DWI and DTI are less frequently used adjunct sequences to standard MRI protocols but are useful in prognostication as they provide quantitative assessment [with apparent diffusion coefficient (ADC) maps and fractional anisotropy values, respectively]). In the review by Ouwehand et al., of 22 MRI studies, only 5 reported quantitative findings from DWI and 6 from DTI (26). A meta-analysis of DWI studies found that decreased ADC values in the thalami had high specificity with reasonable sensitivity for adverse outcomes (26); other studies have reported good predictive accuracy in the BGT, PLIC, corpus callosum, centrum semiovale, and WM; but not in the cortex, cerebellum, and brainstem (26, 105, 106). In our review, we discovered that only one small study assessed DWI, finding reasonable prognostic accuracy, but specific ADC values were not reported (74). For abnormalities on DTI, good predictive performance has been reported in various regions, including the BGT, PLIC, anterior LIC, corpus callosum, frontal WM, and corticospinal tracts (26, 95, 107).

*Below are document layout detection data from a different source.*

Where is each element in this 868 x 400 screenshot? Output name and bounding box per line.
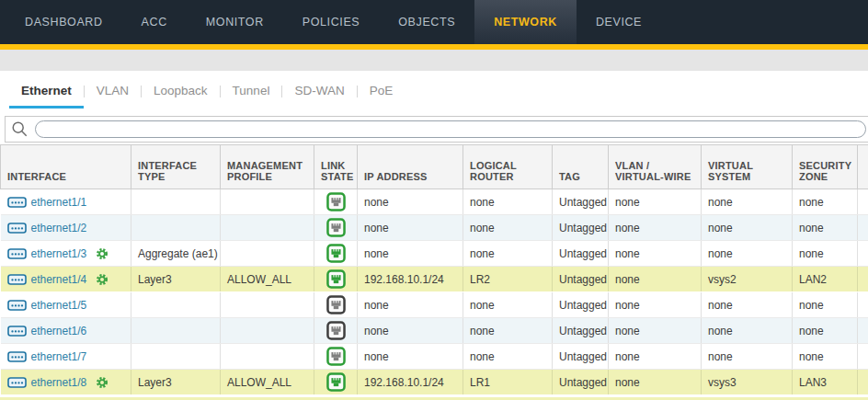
cell-security-zone: none — [793, 344, 858, 370]
cell-tag: Untagged — [553, 189, 609, 215]
cell-security-zone: none — [793, 215, 858, 241]
cell-ip-address: none — [358, 215, 463, 241]
cell-logical-router: none — [463, 318, 553, 344]
cell-link-state — [314, 370, 358, 395]
cell-overflow — [858, 189, 868, 215]
nav-item-network[interactable]: NETWORK — [474, 0, 577, 44]
table-body: ethernet1/1nonenoneUntaggednonenonenonee… — [1, 189, 868, 395]
tab-sd-wan[interactable]: SD-WAN — [282, 80, 356, 109]
link-state-up-idle-icon — [326, 192, 346, 211]
column-header-interface-type[interactable]: INTERFACE TYPE — [131, 145, 221, 189]
nav-item-monitor[interactable]: MONITOR — [187, 0, 283, 44]
nav-item-objects[interactable]: OBJECTS — [379, 0, 474, 44]
interface-link[interactable]: ethernet1/6 — [31, 325, 87, 337]
column-header-vlan-virtual-wire[interactable]: VLAN / VIRTUAL-WIRE — [609, 145, 702, 189]
cell-ip-address: none — [358, 292, 463, 318]
cell-tag: Untagged — [553, 318, 609, 344]
tab-vlan[interactable]: VLAN — [85, 80, 141, 109]
column-header-management-profile[interactable]: MANAGEMENT PROFILE — [221, 145, 314, 189]
cell-interface: ethernet1/4 — [1, 267, 131, 292]
cell-tag: Untagged — [553, 215, 609, 241]
cell-overflow — [858, 344, 868, 370]
column-header-virtual-system[interactable]: VIRTUAL SYSTEM — [702, 145, 793, 189]
tab-poe[interactable]: PoE — [358, 80, 405, 109]
cell-link-state — [314, 267, 358, 292]
ethernet-port-icon — [7, 247, 27, 260]
gear-icon — [96, 247, 108, 260]
ethernet-port-icon — [7, 273, 27, 286]
link-state-down-icon — [326, 321, 346, 340]
tab-tunnel[interactable]: Tunnel — [221, 80, 282, 109]
tab-ethernet[interactable]: Ethernet — [9, 80, 84, 109]
nav-item-acc[interactable]: ACC — [122, 0, 187, 44]
table-row: ethernet1/6nonenoneUntaggednonenonenone — [1, 318, 868, 344]
cell-ip-address: none — [358, 318, 463, 344]
link-state-up-icon — [326, 372, 346, 392]
tab-loopback[interactable]: Loopback — [142, 80, 220, 109]
cell-logical-router: none — [463, 344, 553, 370]
cell-virtual-system: none — [702, 344, 793, 370]
ethernet-port-icon — [7, 299, 27, 312]
interfaces-table: INTERFACEINTERFACE TYPEMANAGEMENT PROFIL… — [0, 144, 868, 395]
table-row: ethernet1/7nonenoneUntaggednonenonenone — [1, 344, 868, 370]
cell-security-zone: none — [793, 241, 858, 267]
nav-item-device[interactable]: DEVICE — [577, 0, 661, 44]
interface-link[interactable]: ethernet1/3 — [31, 247, 87, 260]
interface-link[interactable]: ethernet1/7 — [31, 350, 87, 363]
interface-link[interactable]: ethernet1/5 — [31, 299, 87, 312]
search-input[interactable] — [35, 120, 866, 138]
nav-item-policies[interactable]: POLICIES — [283, 0, 379, 44]
table-row: ethernet1/4Layer3ALLOW_ALL192.168.10.1/2… — [1, 267, 868, 292]
cell-management-profile — [221, 215, 314, 241]
table-header-row: INTERFACEINTERFACE TYPEMANAGEMENT PROFIL… — [1, 145, 868, 189]
cell-interface-type — [131, 318, 221, 344]
cell-link-state — [314, 189, 358, 215]
toolbar-band — [0, 50, 868, 71]
column-header-interface[interactable]: INTERFACE — [1, 145, 131, 189]
table-row-partial — [0, 395, 868, 400]
interface-link[interactable]: ethernet1/2 — [31, 222, 87, 234]
gear-icon — [96, 376, 108, 389]
column-header-logical-router[interactable]: LOGICAL ROUTER — [463, 145, 553, 189]
cell-vlan-virtual-wire: none — [609, 267, 702, 292]
column-header-security-zone[interactable]: SECURITY ZONE — [793, 145, 858, 189]
interface-link[interactable]: ethernet1/8 — [31, 376, 87, 389]
nav-item-dashboard[interactable]: DASHBOARD — [6, 0, 122, 44]
cell-interface-type: Layer3 — [131, 267, 221, 292]
cell-management-profile — [221, 292, 314, 318]
cell-logical-router: LR2 — [463, 267, 553, 292]
link-state-down-icon — [326, 295, 346, 314]
cell-logical-router: LR1 — [463, 370, 553, 395]
column-header-link-state[interactable]: LINK STATE — [314, 145, 358, 189]
cell-security-zone: LAN2 — [793, 267, 858, 292]
cell-link-state — [314, 292, 358, 318]
interface-link[interactable]: ethernet1/1 — [31, 196, 87, 209]
cell-interface: ethernet1/3 — [1, 241, 131, 267]
cell-ip-address: 192.168.10.1/24 — [358, 267, 463, 292]
column-header-ip-address[interactable]: IP ADDRESS — [358, 145, 463, 189]
top-nav: DASHBOARDACCMONITORPOLICIESOBJECTSNETWOR… — [0, 0, 868, 44]
ethernet-port-icon — [7, 350, 27, 363]
cell-link-state — [314, 318, 358, 344]
cell-interface: ethernet1/5 — [1, 292, 131, 318]
link-state-up-idle-icon — [326, 347, 346, 366]
cell-vlan-virtual-wire: none — [609, 241, 702, 267]
cell-vlan-virtual-wire: none — [609, 344, 702, 370]
cell-virtual-system: none — [702, 318, 793, 344]
interface-link[interactable]: ethernet1/4 — [31, 273, 87, 286]
cell-vlan-virtual-wire: none — [609, 189, 702, 215]
search-box — [5, 116, 868, 143]
cell-interface: ethernet1/2 — [1, 215, 131, 241]
column-header-overflow — [858, 145, 868, 189]
panos-network-ethernet-page: DASHBOARDACCMONITORPOLICIESOBJECTSNETWOR… — [0, 0, 868, 400]
table-row: ethernet1/1nonenoneUntaggednonenonenone — [1, 189, 868, 215]
cell-overflow — [858, 215, 868, 241]
cell-tag: Untagged — [553, 292, 609, 318]
cell-security-zone: none — [793, 318, 858, 344]
cell-tag: Untagged — [553, 267, 609, 292]
cell-link-state — [314, 215, 358, 241]
cell-tag: Untagged — [553, 241, 609, 267]
column-header-tag[interactable]: TAG — [553, 145, 609, 189]
cell-vlan-virtual-wire: none — [609, 318, 702, 344]
cell-security-zone: none — [793, 189, 858, 215]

Because of the phenomena of “pseudonormalisation,” predictive features of diffusion imaging change over time; consistent with this, one study found that ADC values were reduced in the BGT and PLIC on days 2–3 but were increased on day 10 in those with adverse outcomes (108).

MRS is strongly evidenced in HICs to predict adverse outcomes, often more accurately than conventional MRI or EEG (109). The most commonly reported peak-area ratios (the signal amplitude of one metabolite compared with another) are lactate/NAA, NAA/creatine, and NAA/choline ratios (16, 110, 111); these were reported in the one conference abstract in our review (41). Other MRS-derived biomarkers found to be predictive include total thalamic NAA, basal ganglia NAA, NAA plus N-acetylaspartylglutamate (NAAG), and glycerophosphorylcholine plus phosphatidylcholine (GPC + PCh) (112). The importance of timing is related to the expected lactate peak during the first week after a hypoxic–ischaemic insult and subsequent decline towards normal levels by weeks 2–3, whilst in contrast NAA, a marker of neuronal integrity, the levels decline over a few days after the hypoxic–ischaemic insult then remain low, and thus, they may be more predictive on later scans (109, 110). One small study in our review (41) found that whilst lactate/NAA was predictive, the cut-off was substantially lower than seen in HIC cohorts (109); this may have been partly explained by the later timing of imaging. NIRS is a bedside neuroimaging technique that monitors cerebral perfusion and oxygenation, for which good prognostic accuracy has been demonstrated for NE outcomes in HICs (113), but our review did not identify any eligible studies from LMICs.

Biomarkers

Numerous biochemical markers have been studied in infants with NE; however, evidence is mixed and no consensus has been achieved on which are most predictive at which timepoints. The most common biomarkers in NE are cord/early neonatal pH and base deficit (29, 114), also found in our review. Whilst cut-off values used in TH eligibility criteria are often used for prognostication (pH <7.0 or base deficit ≥16), large population studies suggest that at less severely abnormal pH values, the prediction of short-term outcomes improves (115, 116). Nucleated red blood cells may rise early in severe NE because of rapid erythropoiesis as part of the foetal response to HI (117), and association with 2-year outcomes has been demonstrated (118, 119). Thrombocytopenia has been linked to NE severity, playing a key role in inflammatory processes following HI, and coagulopathy has been linked to both severity and early mortality probably because of multi-organ dysfunction including liver dysfunction, consumptive coagulopathy, and impaired enzymatic activity within the coagulation cascade (120122). We found poor sensitivity (although very good specificity) for these haematological markers in our review, although studies were small and cut-offs often not clearly defined.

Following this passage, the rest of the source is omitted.